Meilof Veeningen

Formal privacy analysis of communication protocols for identity management

Over the years, formal methods have been developed for the analysis of security and privacy aspects of communication in IT systems. However, existing methods are insufficient to deal with privacy, especially in identity management (IdM), as they fail to take into account whether personal information can be linked to its data subject. In this paper, we propose a general formal method to analyze privacy of communication protocols for IdM. To express privacy, we represent knowledge of personal information in a three-layer model. We show how to deduce knowledge from observed messages and how to verify a range of privacy properties. We validate the approach by applying it to an IdM case study.

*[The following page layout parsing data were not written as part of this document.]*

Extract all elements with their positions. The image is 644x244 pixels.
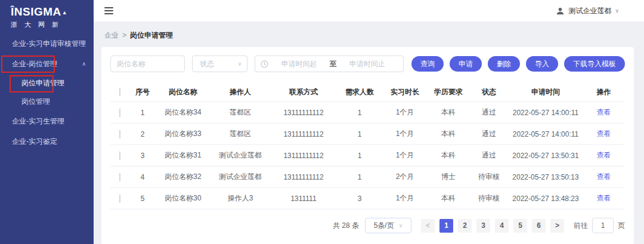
row-checkbox[interactable] (119, 173, 120, 181)
view-link[interactable]: 查看 (597, 172, 611, 181)
view-link[interactable]: 查看 (597, 129, 611, 138)
page-button-6[interactable]: 6 (532, 219, 546, 233)
prev-page-button[interactable]: < (421, 219, 435, 233)
cell-duration: 2个月 (382, 172, 428, 182)
logo-subtitle: 浙大网新 (11, 20, 94, 29)
toolbar-button-1[interactable]: 申请 (450, 56, 482, 72)
status-select[interactable]: 状态 ∨ (192, 55, 247, 72)
sidebar-item-3[interactable]: 岗位管理 (0, 92, 94, 111)
pagination: 共 28 条 5条/页 ∨ < 123456 > 前往 页 (110, 218, 625, 233)
sidebar-item-0[interactable]: 企业-实习申请审核管理 (0, 33, 94, 54)
sidebar-item-2[interactable]: 岗位申请管理 (0, 74, 94, 92)
date-end-placeholder: 申请时间止 (337, 59, 398, 69)
row-checkbox[interactable] (119, 109, 120, 117)
cell-education: 本科 (428, 129, 469, 139)
cell-seq: 1 (129, 109, 156, 117)
topbar: 测试企业莲都 ∨ (94, 0, 644, 21)
cell-status: 待审核 (469, 193, 509, 203)
cell-apply_time: 2022-05-27 13:50:31 (509, 152, 583, 160)
breadcrumb-parent[interactable]: 企业 (104, 31, 119, 39)
row-checkbox[interactable] (119, 194, 120, 203)
toolbar-button-4[interactable]: 下载导入模板 (564, 56, 625, 72)
breadcrumb: 企业>岗位申请管理 (94, 21, 644, 47)
toolbar-button-2[interactable]: 删除 (488, 56, 520, 72)
cell-education: 本科 (428, 150, 469, 160)
sidebar-item-label: 岗位申请管理 (21, 78, 64, 88)
page-button-2[interactable]: 2 (458, 219, 472, 233)
chevron-down-icon: ∨ (399, 223, 403, 228)
user-name: 测试企业莲都 (568, 6, 611, 16)
view-link[interactable]: 查看 (597, 194, 611, 202)
next-page-button[interactable]: > (550, 219, 564, 233)
toolbar-button-3[interactable]: 导入 (526, 56, 558, 72)
cell-operator: 测试企业莲都 (210, 172, 270, 182)
apply-date-range-picker[interactable]: 申请时间起 至 申请时间止 (255, 55, 404, 72)
page-size-select[interactable]: 5条/页 ∨ (365, 218, 411, 233)
table-row: 4岗位名称32测试企业莲都1311111111212个月博士待审核2022-05… (110, 166, 625, 188)
cell-name: 岗位名称32 (156, 172, 210, 182)
main-area: 测试企业莲都 ∨ 企业>岗位申请管理 状态 ∨ (94, 0, 644, 244)
cell-name: 岗位名称33 (156, 129, 210, 139)
cell-headcount: 1 (337, 130, 382, 138)
cell-education: 博士 (428, 172, 469, 182)
cell-operator: 莲都区 (210, 129, 270, 139)
page-size-value: 5条/页 (374, 221, 394, 231)
sidebar-item-5[interactable]: 企业-实习鉴定 (0, 131, 94, 152)
cell-duration: 1个月 (382, 150, 428, 160)
chevron-down-icon: ∨ (615, 8, 619, 14)
column-header-1: 岗位名称 (156, 87, 210, 97)
toolbar-button-0[interactable]: 查询 (411, 56, 444, 72)
cell-seq: 3 (129, 152, 156, 160)
cell-status: 通过 (469, 129, 509, 139)
page-button-4[interactable]: 4 (495, 219, 509, 233)
cell-education: 本科 (428, 107, 469, 118)
breadcrumb-separator: > (122, 31, 126, 39)
toolbar: 查询申请删除导入下载导入模板 (411, 56, 625, 72)
app-window: ÎNSIGMA▲ 浙大网新 企业-实习申请审核管理企业-岗位管理∧岗位申请管理岗… (0, 0, 644, 244)
hamburger-menu-icon[interactable] (104, 7, 113, 14)
goto-page-input[interactable] (592, 218, 614, 233)
page-button-5[interactable]: 5 (513, 219, 527, 233)
cell-operator: 莲都区 (210, 107, 270, 118)
cell-name: 岗位名称34 (156, 107, 210, 118)
goto-unit: 页 (618, 221, 625, 231)
cell-name: 岗位名称30 (156, 193, 210, 203)
goto-page: 前往 页 (574, 218, 625, 233)
row-checkbox[interactable] (119, 130, 120, 138)
goto-label: 前往 (574, 221, 588, 231)
column-header-4: 需求人数 (337, 87, 382, 97)
row-checkbox[interactable] (119, 152, 120, 160)
cell-status: 通过 (469, 150, 509, 160)
content-area: 企业>岗位申请管理 状态 ∨ 申请时间起 至 (94, 21, 644, 244)
table-row: 2岗位名称33莲都区1311111111211个月本科通过2022-05-27 … (110, 123, 625, 145)
cell-apply_time: 2022-05-27 13:48:23 (509, 194, 583, 203)
cell-contact: 13111111112 (270, 109, 337, 117)
select-all-checkbox[interactable] (119, 88, 120, 96)
column-header-9: 操作 (583, 87, 625, 97)
sidebar: ÎNSIGMA▲ 浙大网新 企业-实习申请审核管理企业-岗位管理∧岗位申请管理岗… (0, 0, 94, 244)
column-header-3: 联系方式 (270, 87, 337, 97)
sidebar-item-1[interactable]: 企业-岗位管理∧ (0, 54, 94, 74)
logo-triangle-icon: ▲ (62, 10, 67, 16)
cell-education: 本科 (428, 193, 469, 203)
cell-operator: 测试企业莲都 (210, 150, 270, 160)
view-link[interactable]: 查看 (597, 108, 611, 116)
cell-headcount: 3 (337, 194, 382, 203)
cell-apply_time: 2022-05-27 14:00:11 (509, 109, 583, 117)
user-menu[interactable]: 测试企业莲都 ∨ (556, 6, 619, 16)
chevron-up-icon: ∧ (82, 61, 86, 67)
content-card: 状态 ∨ 申请时间起 至 申请时间止 查询申请删除导入下载导入模板 (101, 47, 634, 244)
date-start-placeholder: 申请时间起 (268, 59, 329, 69)
cell-seq: 2 (129, 130, 156, 138)
cell-status: 通过 (469, 107, 509, 118)
view-link[interactable]: 查看 (597, 151, 611, 159)
cell-contact: 1311111 (270, 194, 337, 203)
sidebar-item-label: 企业-实习申请审核管理 (12, 39, 86, 49)
sidebar-item-4[interactable]: 企业-实习生管理 (0, 111, 94, 131)
page-button-1[interactable]: 1 (439, 219, 453, 233)
cell-duration: 1个月 (382, 107, 428, 118)
sidebar-menu: 企业-实习申请审核管理企业-岗位管理∧岗位申请管理岗位管理企业-实习生管理企业-… (0, 33, 94, 152)
page-button-3[interactable]: 3 (476, 219, 490, 233)
job-name-input[interactable] (110, 55, 185, 72)
cell-contact: 13111111112 (270, 152, 337, 160)
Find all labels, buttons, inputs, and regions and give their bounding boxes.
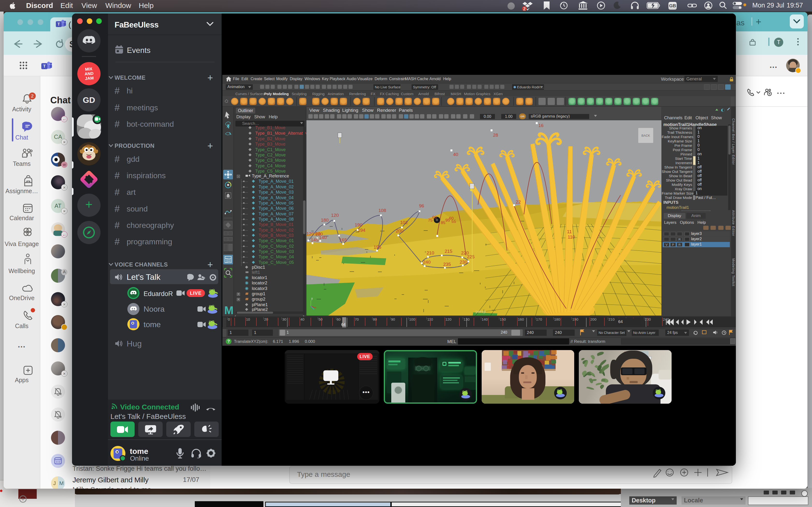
svg-text:200: 200 xyxy=(396,228,404,233)
svg-text:110: 110 xyxy=(568,234,575,239)
svg-text:195: 195 xyxy=(373,244,382,249)
svg-text:190: 190 xyxy=(355,222,362,227)
svg-text:16: 16 xyxy=(539,123,544,128)
svg-text:55: 55 xyxy=(451,219,456,224)
svg-text:215: 215 xyxy=(445,249,452,254)
svg-text:persp: persp xyxy=(475,309,486,314)
svg-text:40: 40 xyxy=(453,152,458,157)
svg-text:240: 240 xyxy=(423,260,430,265)
svg-text:194: 194 xyxy=(358,228,365,233)
svg-text:165: 165 xyxy=(339,237,347,242)
svg-text:11: 11 xyxy=(567,229,572,234)
svg-text:BACK: BACK xyxy=(642,134,650,137)
svg-text:235: 235 xyxy=(443,262,451,267)
svg-text:y: y xyxy=(311,297,313,300)
svg-text:T: T xyxy=(57,22,60,26)
svg-text:230: 230 xyxy=(460,260,467,265)
svg-text:2: 2 xyxy=(523,6,526,11)
svg-text:120.00: 120.00 xyxy=(306,231,320,236)
svg-text:108: 108 xyxy=(378,208,386,213)
svg-text:22: 22 xyxy=(516,200,521,205)
svg-text:96: 96 xyxy=(419,203,424,208)
svg-text:120: 120 xyxy=(331,213,339,218)
svg-text:180: 180 xyxy=(321,218,329,223)
svg-text:60: 60 xyxy=(432,215,437,220)
svg-text:145: 145 xyxy=(311,237,318,242)
svg-text:85: 85 xyxy=(441,220,445,225)
svg-text:210: 210 xyxy=(426,250,434,256)
svg-text:102: 102 xyxy=(400,220,408,225)
svg-text:28: 28 xyxy=(493,132,498,137)
svg-text:225: 225 xyxy=(467,254,475,259)
svg-text:T: T xyxy=(43,64,46,68)
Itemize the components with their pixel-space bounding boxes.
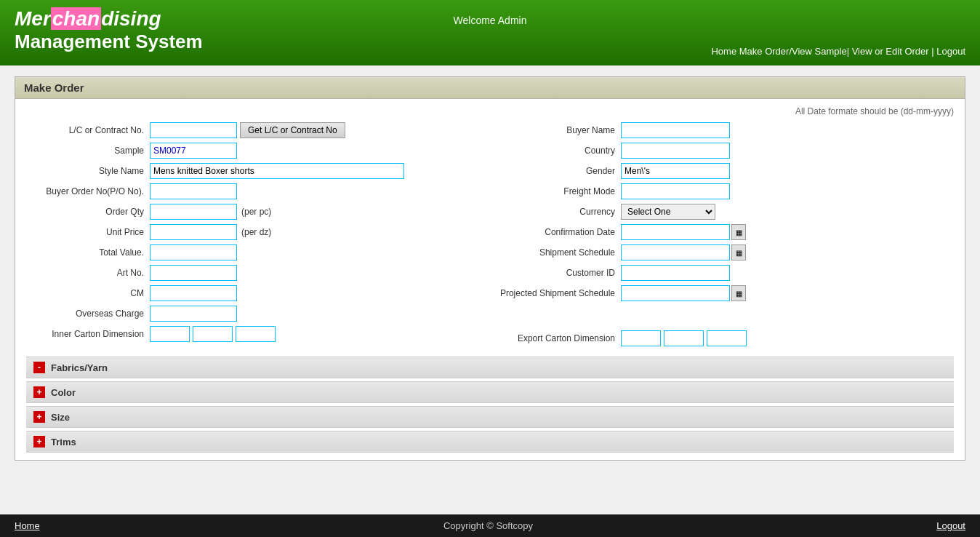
style-name-row: Style Name — [33, 163, 483, 179]
freight-mode-input[interactable] — [621, 183, 730, 199]
form-left: L/C or Contract No. Get L/C or Contract … — [26, 122, 490, 351]
nav-home[interactable]: Home — [711, 46, 736, 57]
logo-area: Merchandising Management System — [15, 7, 203, 53]
sample-row: Sample — [33, 143, 483, 159]
total-value-input[interactable] — [150, 244, 237, 260]
unit-price-input[interactable] — [150, 224, 237, 240]
fabrics-section-title: Fabrics/Yarn — [51, 362, 108, 373]
buyer-order-input[interactable] — [150, 183, 237, 199]
welcome-text: Welcome Admin — [454, 15, 527, 26]
fabrics-toggle-btn[interactable]: - — [33, 362, 45, 373]
gender-row: Gender — [497, 163, 947, 179]
unit-price-label: Unit Price — [33, 227, 150, 237]
buyer-name-row: Buyer Name — [497, 122, 947, 138]
art-no-row: Art No. — [33, 265, 483, 281]
unit-price-unit: (per dz) — [241, 227, 271, 237]
color-section-header: + Color — [26, 381, 954, 403]
logo-line1: Merchandising — [15, 7, 203, 31]
export-carton-inputs — [621, 330, 747, 346]
projected-shipment-row: Projected Shipment Schedule ▦ — [497, 285, 947, 301]
inner-carton-row: Inner Carton Dimension — [33, 326, 483, 342]
spacer-row1 — [497, 306, 947, 326]
content-area: Make Order All Date formate should be (d… — [0, 65, 980, 472]
form-grid: L/C or Contract No. Get L/C or Contract … — [26, 122, 954, 351]
currency-row: Currency Select One USD EUR GBP JPY BDT — [497, 204, 947, 220]
order-qty-label: Order Qty — [33, 207, 150, 217]
customer-id-input[interactable] — [621, 265, 730, 281]
confirmation-date-input[interactable] — [621, 224, 730, 240]
header: Merchandising Management System Welcome … — [0, 0, 980, 65]
overseas-input[interactable] — [150, 306, 237, 322]
shipment-schedule-input[interactable] — [621, 244, 730, 260]
overseas-row: Overseas Charge — [33, 306, 483, 322]
trims-toggle-btn[interactable]: + — [33, 436, 45, 448]
make-order-title: Make Order — [15, 77, 965, 99]
freight-mode-label: Freight Mode — [497, 186, 621, 196]
cm-input[interactable] — [150, 285, 237, 301]
total-value-label: Total Value. — [33, 247, 150, 258]
export-carton-label: Export Carton Dimension — [497, 333, 621, 343]
sample-input[interactable] — [150, 143, 237, 159]
order-qty-row: Order Qty (per pc) — [33, 204, 483, 220]
unit-price-row: Unit Price (per dz) — [33, 224, 483, 240]
export-carton-row: Export Carton Dimension — [497, 330, 947, 346]
header-nav: Home Make Order/View Sample| View or Edi… — [711, 46, 965, 57]
shipment-schedule-calendar-btn[interactable]: ▦ — [731, 244, 746, 260]
form-right: Buyer Name Country Gender — [490, 122, 954, 351]
inner-carton-inputs — [150, 326, 276, 342]
inner-dim1-input[interactable] — [150, 326, 190, 342]
art-no-input[interactable] — [150, 265, 237, 281]
country-row: Country — [497, 143, 947, 159]
export-dim2-input[interactable] — [664, 330, 704, 346]
inner-dim3-input[interactable] — [236, 326, 276, 342]
freight-mode-row: Freight Mode — [497, 183, 947, 199]
total-value-row: Total Value. — [33, 244, 483, 260]
trims-section-header: + Trims — [26, 431, 954, 453]
make-order-body: All Date formate should be (dd-mm-yyyy) … — [15, 99, 965, 460]
cm-row: CM — [33, 285, 483, 301]
buyer-order-row: Buyer Order No(P/O No). — [33, 183, 483, 199]
nav-make-order[interactable]: Make Order/View Sample| — [739, 46, 849, 57]
buyer-order-label: Buyer Order No(P/O No). — [33, 186, 150, 196]
trims-section-title: Trims — [51, 437, 76, 448]
projected-shipment-label: Projected Shipment Schedule — [497, 288, 621, 298]
lc-row: L/C or Contract No. Get L/C or Contract … — [33, 122, 483, 138]
country-input[interactable] — [621, 143, 730, 159]
inner-carton-label: Inner Carton Dimension — [33, 329, 150, 339]
lc-input[interactable] — [150, 122, 237, 138]
order-qty-input[interactable] — [150, 204, 237, 220]
shipment-schedule-row: Shipment Schedule ▦ — [497, 244, 947, 260]
get-lc-button[interactable]: Get L/C or Contract No — [240, 122, 345, 138]
color-section-title: Color — [51, 387, 76, 398]
nav-logout[interactable]: Logout — [936, 46, 965, 57]
lc-label: L/C or Contract No. — [33, 125, 150, 135]
export-dim3-input[interactable] — [707, 330, 747, 346]
nav-view-edit[interactable]: View or Edit Order — [852, 46, 929, 57]
make-order-box: Make Order All Date formate should be (d… — [15, 76, 965, 461]
buyer-name-label: Buyer Name — [497, 125, 621, 135]
confirmation-date-calendar-btn[interactable]: ▦ — [731, 224, 746, 240]
size-section-header: + Size — [26, 406, 954, 428]
customer-id-row: Customer ID — [497, 265, 947, 281]
gender-label: Gender — [497, 166, 621, 176]
size-section-title: Size — [51, 412, 70, 423]
confirmation-date-label: Confirmation Date — [497, 227, 621, 237]
sample-label: Sample — [33, 146, 150, 156]
style-name-label: Style Name — [33, 166, 150, 176]
inner-dim2-input[interactable] — [193, 326, 233, 342]
cm-label: CM — [33, 288, 150, 298]
customer-id-label: Customer ID — [497, 268, 621, 278]
fabrics-section-header: - Fabrics/Yarn — [26, 357, 954, 378]
export-dim1-input[interactable] — [621, 330, 661, 346]
art-no-label: Art No. — [33, 268, 150, 278]
size-toggle-btn[interactable]: + — [33, 411, 45, 423]
gender-input[interactable] — [621, 163, 730, 179]
projected-shipment-calendar-btn[interactable]: ▦ — [731, 285, 746, 301]
shipment-schedule-label: Shipment Schedule — [497, 247, 621, 258]
buyer-name-input[interactable] — [621, 122, 730, 138]
projected-shipment-input[interactable] — [621, 285, 730, 301]
color-toggle-btn[interactable]: + — [33, 386, 45, 398]
currency-select[interactable]: Select One USD EUR GBP JPY BDT — [621, 204, 715, 220]
overseas-label: Overseas Charge — [33, 309, 150, 319]
style-name-input[interactable] — [150, 163, 404, 179]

Modeling identity-related properties and their privacy strength

In the last years several attempts to define identity-related properties such as identifiability, pseudonymity and anonymity have been made to analyze the privacy offered by information systems and protocols. However, these definitions are generally incomparable, making it difficult to generalize the results of their analysis. In this paper, we propose a novel framework for formalizing and comparing identity-related properties. The framework employs the notions of detectability, associability and provability to assess the knowledge of an adversary. We show how these notions can be used to specify well-known identity-related properties and classify them with respect to their logical relations and privacy strength. We also demonstrate that the proposed framework is able to capture and compare several existing definitions of identity-related properties.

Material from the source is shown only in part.